Sometimes, it’s what’s not in the picture that tells the story. Here was Doug Collins, a hard-working, passionate coach, making an announcement about his return to the Pistons — with a restructured contract no less. Sounds good, right? Sounds like a happy occasion?
But the owner of the Pistons, Bill Davidson, wasn’t there. He left the building a few minutes before the informal press conference began. And Pistons president Tom Wilson, who negotiated the deal, wasn’t there, either. He was on vacation in Hawaii. It was Collins, a press release and a microphone.
Sound a little thin? There’s a reason for that. This deal, which has dragged on for weeks, was not all hearts and flowers. Collins got what he wanted — which was more money — and the Pistons got what they wanted — which was Collins back for next season.
But the truth is, the coach and the team are actually less married than they were before this arrangement. And even though Collins said Monday, “I’m very excited to be coming back,” the deal, in the long run, is more about Grant Hill’s happiness than Collins’.
And how it unfolded is a lesson in NBA politics.
Now, it’s true, a weary Collins told the Pistons at the end of the season that he wasn’t sure he wanted to coach again. He was tired, he said. Burned out. And Pistons management, hearing this, did say if he chose to come back, they would sweeten the money pot — especially since lesser coaches were now making three times as much as Collins.
But it was not something the Pistons would have necessarily done had Collins not sighed about the pressures of the job, while letting it be known the financial end was bothering him. Hey, it’s hard to blame him. He’s watching guys like Larry Brown grab $5 million a year from Philadelphia, and Brown’s last team didn’t even make the playoffs.
The difference is, Collins had a contract. It called for three more years, at $1.5 million a year. The Pistons were under no obligation to do anything.
So when the coach started dropping hints that he might come back if more money was involved, well, let’s just say that didn’t sit real well with the people who sign the checks.
A contract is a contract, sort of
Nonetheless, those people are smart. They knew that having Collins back, even if they had to pay him more, was better than bringing in a brand new guy at some inflated price, and having to wait two years to see whether his system worked. Besides, Collins did take this team from 28 victories to 54 victories in two seasons, remember? A lot of teams would love a guy with that track record.
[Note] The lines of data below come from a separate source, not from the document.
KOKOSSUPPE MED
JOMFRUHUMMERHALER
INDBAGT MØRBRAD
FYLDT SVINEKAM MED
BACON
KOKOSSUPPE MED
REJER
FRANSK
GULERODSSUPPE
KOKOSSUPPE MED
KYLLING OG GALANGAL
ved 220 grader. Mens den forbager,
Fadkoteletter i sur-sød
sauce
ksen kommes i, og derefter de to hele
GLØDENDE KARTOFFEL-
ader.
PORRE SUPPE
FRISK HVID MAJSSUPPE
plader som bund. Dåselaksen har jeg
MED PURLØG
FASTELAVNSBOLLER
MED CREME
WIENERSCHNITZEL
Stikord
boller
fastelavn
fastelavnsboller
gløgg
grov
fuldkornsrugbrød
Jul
So when Collins got back from a rest-and-think-life-over trip to Arizona, he and the Pistons started talking. And what they agreed to was this: Take the money and the commitment that remained on the current contract, which was three years, $4.5 million, and roll it into one year, but allow for the fact that the money was coming now instead of later.
Hence the “new” deal: one year, at around $3.5 million.
This way, Collins got what he wanted — more money now — but the Pistons also relieved themselves of an obligation to him for more than one season. They now hold the option on his contract. If they want him back after next season, he has to come back or else sit out.
And if they don’t want him back, he’s free to go elsewhere.
“Did I ever go to them and say, ‘Give me more money or I’m not coaching? Absolutely not,’ ” Collins said. “Absolutely not.”
And he’s right. Technically. But he did have them painted into a corner. And even though I think Collins is a terrific coach who celebrates the “love of the game” and bristles at the word “renegotiate” — well, sorry, but that is what happened here. A renegotiation.
Still, the money is small potatoes compared to Grant Hill. And even though he was nowhere near these negotiations, trust me, he was the biggest factor.
The future of the franchise
Hill will be a free agent after the 1998-99 season. Joe Dumars, his close confidant, will be gone by then, and who knows who else will be left on the roster. The Pistons know their future — both on the court and in the merchandise shops — rests largely with No. 33.
They also know that Collins — while being dedicated to his job the way a mother hen is dedicated to her chicks — can nonetheless wear on a player. His critics say he can’t last more than three years in one place without exploding. And while Hill has publicly defended Collins, there is some concern that two more years under his intense coaching might drive Hill batty.
Under the new deal, the Pistons can go to Hill after this coming season, get his input, and decide their best move in the coaching department. If he wants someone new, they can say good-bye to Collins and get him someone new. After all, their biggest concern is making Hill want to come back to Detroit. And in today’s NBA, it is never too early to start thinking about that.
Even Collins said Monday that “Grant Hill will be the deciding factor as to where the Pistons are going, not who the coach is.”
On that, he and management are in total agreement.
As for the rest? Well, I called Tom Wilson in Hawaii, and after I told him about Collins’ press conference — and he said, “He had a press conference?”
— he did state for the record, “It’s true, the deal gives us flexibility, but we hope it will be Year 1 of a long relationship with Doug.
“If the money helped him decide to come back, then we’re glad.”
So it goes with contracts. Everybody smiles at the end. And then the clock starts ticking.